TRY IT: Every record below is to be retyped exactly, with any pictures left out.

[Extracted records]
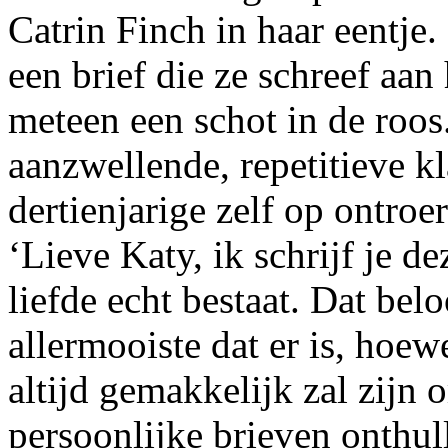
Catrin Finch in haar eentje.
een brief die ze schreef aan 
meteen een schot in de roo
aanzwellende, repetitieve k
dertienjarige zelf op ontro
‘Lieve Katy, ik schrijf je de
liefde echt bestaat. Dat beloo
allermooiste dat er is, hoew
altijd gemakkelijk zal zijn 
persoonlijke brieven onthull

SOLUTION TO THIS EXERCISE:
Catrin Finch in haar eentje.
een brief die ze schreef aan 
meteen een schot in de roo
aanzwellende, repetitieve k
dertienjarige zelf op ontro
‘Lieve Katy, ik schrijf je de
liefde echt bestaat. Dat beloo
allermooiste dat er is, hoew
altijd gemakkelijk zal zijn 
persoonlijke brieven onthull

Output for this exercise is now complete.